“Este é um assunto que é melhor tratado em silêncio.”
Essa foi a frase escolhida pelas autoridades russas quando solicitadas a comentar sobre possíveis trocas de prisioneiros entre Rússia e o Ocidente. Trata-se de palavras ditas alguns meses atrás.
É assim que o Kremlin gosta: negociação a portas fechadas, “diplomacia de reféns” longe dos holofotes da mídia. Serviço de inteligência conversando com serviço de inteligência; governo para governo.
Até Moscou conseguir o que — ou melhor, quem — quer.
Na quinta-feira (01/08), dezesseis pessoas foram libertadas de prisões russas no maior acordo de troca de prisioneiros desde a Guerra Fria.
O presidente dos EUA, Joe Biden, confirmou que o repórter do Wall Street Journal Evan Gershkovich e o veterano da Marinha dos EUA Paul Whelan estão entre as pessoas que estão voltando para os EUA.
Enquanto isso, oito russos detidos em prisões americanas e europeias foram devolvidos em troca. Eles foram detidos nos EUA, Noruega, Eslovênia, Polônia e Alemanha e são suspeitos de vínculos com a inteligência russa.
No entanto, apesar do “silêncio” da Rússia e dos EUA nos meses que antecederam esse acordo, houve sinais. Algo estava em movimento.
Em uma entrevista com o ex-apresentador da Fox News Tucker Carlson em fevereiro, Vladimir Putin falou sobre Evan Gershkovich, o repórter do Wall Street Journal que havia sido preso na Rússia, acusado de espionagem.
“Não descarto que Gershkovich possa retornar à sua terra natal”, disse Putin. “Queremos que os serviços especiais dos EUA pensem em como podem contribuir para alcançar as metas que nossos serviços especiais estão buscando.”
Foi uma dica muito pública e pouco sutil: Moscou estava disposto a fazer um acordo.
O líder do Kremlin não citou nomes. Mas ele deixou bem claro quem a Rússia queria em troca: Vadim Krasikov, o suposto agente russo que estava cumprindo pena de prisão perpétua por assassinato — não nos EUA, mas na Alemanha.
Alguns dias depois, o líder da oposição russa Alexei Navalny morreu em uma remota colônia penal no Ártico.
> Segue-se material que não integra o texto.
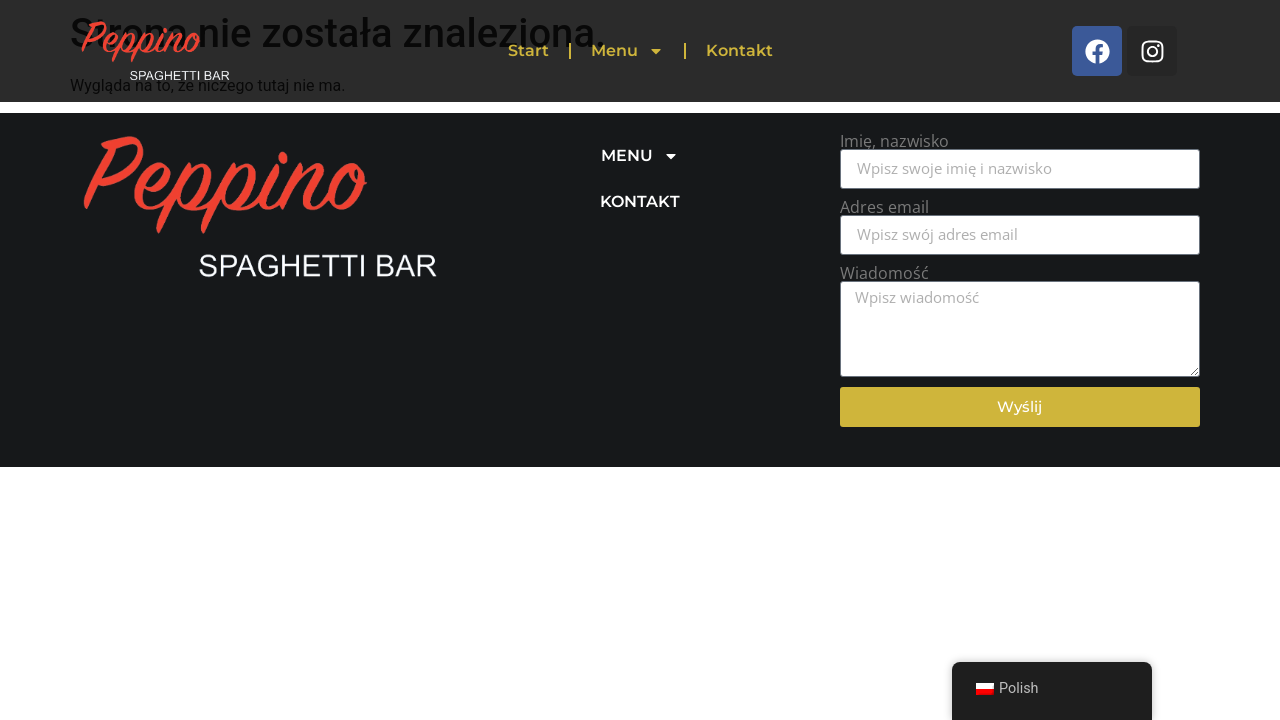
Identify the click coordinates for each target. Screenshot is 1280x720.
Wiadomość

Circularam rumores de que, antes de sua morte, estavam em andamento negociações para trocar Navalny, Evan Gershkovich e o ex-fuzileiro naval americano Paul Whelan, todos presos na Rússia, por Vadim Krasikov na Alemanha.
As autoridades alemãs haviam entrado em negociações sobre a troca de prisioneiros?
Avance para junho. O julgamento de espionagem a portas fechadas de Evan Gershkovich — considerado uma “farsa” pelo Wall Street Journal e pelo governo dos EUA — finalmente começou em Ecaterimburgo. O caso foi rapidamente adiado até meados de agosto.
Mas, no mês passado, o tribunal inesperadamente antecipou a segunda audiência em mais de três semanas. No final de um julgamento ultrarrápido de três dias, Evan Gershkovich foi condenado e sentenciado a 16 anos em uma colônia penal.
No mesmo dia, a jornalista russo-americana Alsu Kurmasheva foi condenada a seis anos e meio de prisão por um tribunal em Kazan. Seu julgamento durou apenas dois dias.
Alguém estava claramente com pressa.
Foi o sinal mais forte até agora de que um acordo havia sido feito, de que uma troca era provável. As autoridades russas normalmente tratam a condenação como um pré-requisito para qualquer troca de prisioneiros.
No início desta semana, houve mais sinais, com relatos de que uma série de proeminentes prisioneiros políticos russos haviam sido retirados de suas colônias penais ou centros de detenção.
A especulação cresceu. Esses dissidentes poderiam fazer parte de uma troca de prisioneiros maior do que a prevista originalmente?
Surgiram notícias em Belarus: o líder do país, Alexander Lukashenko, concordou em perdoar Rico Krieger, cidadão alemão condenado à morte por terrorismo e outras acusações. Ele poderia fazer parte de uma troca?
Agora sabemos. Esta é a maior troca de prisioneiros entre os EUA e a Rússia desde a Guerra Fria.
Os governos ocidentais receberão com entusiasmo a libertação de estrangeiros, bem como a liberdade de alguns dos prisioneiros políticos mais proeminentes da Rússia.
Moscou celebrará o retorno de seus agentes.
Ambos os lados alegarão que é um bom negócio.
Mas se a Rússia concluir, como fez no passado, que a “diplomacia de reféns” funciona, é improvável que seja a última vez que prisioneiros — tanto estrangeiros quanto russos — sejam usados como moeda de troca.